%%

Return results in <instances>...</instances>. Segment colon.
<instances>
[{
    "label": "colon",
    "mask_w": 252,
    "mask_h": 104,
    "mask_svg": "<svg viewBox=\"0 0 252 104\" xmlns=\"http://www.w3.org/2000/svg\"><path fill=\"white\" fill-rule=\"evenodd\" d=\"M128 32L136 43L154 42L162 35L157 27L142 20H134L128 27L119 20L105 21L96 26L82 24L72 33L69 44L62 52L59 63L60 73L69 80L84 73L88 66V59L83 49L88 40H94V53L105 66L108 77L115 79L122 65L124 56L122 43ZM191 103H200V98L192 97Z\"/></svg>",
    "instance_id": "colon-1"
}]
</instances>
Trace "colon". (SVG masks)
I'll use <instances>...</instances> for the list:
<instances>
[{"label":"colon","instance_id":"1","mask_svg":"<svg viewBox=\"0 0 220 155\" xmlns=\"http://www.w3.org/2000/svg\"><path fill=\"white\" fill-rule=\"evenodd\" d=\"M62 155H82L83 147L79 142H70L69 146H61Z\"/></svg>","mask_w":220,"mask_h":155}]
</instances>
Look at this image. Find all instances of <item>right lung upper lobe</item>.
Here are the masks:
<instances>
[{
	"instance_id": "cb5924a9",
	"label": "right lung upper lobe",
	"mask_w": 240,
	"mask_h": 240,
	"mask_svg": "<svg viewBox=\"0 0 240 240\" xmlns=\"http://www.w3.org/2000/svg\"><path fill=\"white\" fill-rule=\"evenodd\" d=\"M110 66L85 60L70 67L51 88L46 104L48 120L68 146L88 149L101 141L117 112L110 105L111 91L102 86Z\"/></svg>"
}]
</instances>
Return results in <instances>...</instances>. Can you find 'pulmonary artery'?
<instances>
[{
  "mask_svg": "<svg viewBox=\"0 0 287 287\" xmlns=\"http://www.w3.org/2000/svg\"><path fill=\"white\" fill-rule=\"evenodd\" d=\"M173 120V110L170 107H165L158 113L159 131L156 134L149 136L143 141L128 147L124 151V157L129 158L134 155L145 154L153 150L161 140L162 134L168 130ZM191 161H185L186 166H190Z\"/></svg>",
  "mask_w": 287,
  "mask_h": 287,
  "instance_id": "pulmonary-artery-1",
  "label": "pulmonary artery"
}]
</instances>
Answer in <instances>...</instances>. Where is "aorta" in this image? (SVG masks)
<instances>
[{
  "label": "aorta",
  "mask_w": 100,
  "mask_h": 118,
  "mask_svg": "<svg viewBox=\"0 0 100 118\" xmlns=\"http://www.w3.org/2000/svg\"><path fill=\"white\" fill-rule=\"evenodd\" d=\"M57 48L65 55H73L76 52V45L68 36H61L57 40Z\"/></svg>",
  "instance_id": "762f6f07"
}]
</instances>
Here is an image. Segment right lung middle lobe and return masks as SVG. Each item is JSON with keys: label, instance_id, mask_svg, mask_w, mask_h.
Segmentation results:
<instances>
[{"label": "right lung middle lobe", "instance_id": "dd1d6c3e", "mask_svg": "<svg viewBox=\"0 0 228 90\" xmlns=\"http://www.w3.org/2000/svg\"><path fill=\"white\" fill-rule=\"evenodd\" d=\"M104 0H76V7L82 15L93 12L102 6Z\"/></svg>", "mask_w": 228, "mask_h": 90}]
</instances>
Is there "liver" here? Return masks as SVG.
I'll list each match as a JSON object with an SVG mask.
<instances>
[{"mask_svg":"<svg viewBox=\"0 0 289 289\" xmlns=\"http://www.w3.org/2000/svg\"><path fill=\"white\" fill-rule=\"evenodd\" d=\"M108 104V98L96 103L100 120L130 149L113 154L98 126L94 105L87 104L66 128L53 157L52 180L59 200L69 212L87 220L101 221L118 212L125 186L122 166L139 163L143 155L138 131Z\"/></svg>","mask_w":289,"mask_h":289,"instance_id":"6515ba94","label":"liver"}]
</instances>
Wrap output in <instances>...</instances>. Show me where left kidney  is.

%%

* [Assignment] Return exactly the lines from the line bearing "here? Return masks as SVG." to the end of the records, inclusive of both; include no other lines.

* [Solution to this task]
Is there "liver" here? Return masks as SVG.
I'll list each match as a JSON object with an SVG mask.
<instances>
[{"mask_svg":"<svg viewBox=\"0 0 289 289\" xmlns=\"http://www.w3.org/2000/svg\"><path fill=\"white\" fill-rule=\"evenodd\" d=\"M108 104V98L96 103L100 120L130 149L113 154L98 126L94 105L87 104L66 128L53 157L52 180L59 200L69 212L87 220L101 221L118 212L125 186L122 166L139 163L143 155L138 131Z\"/></svg>","mask_w":289,"mask_h":289,"instance_id":"6515ba94","label":"liver"}]
</instances>
Wrap output in <instances>...</instances>. Show me where left kidney  is.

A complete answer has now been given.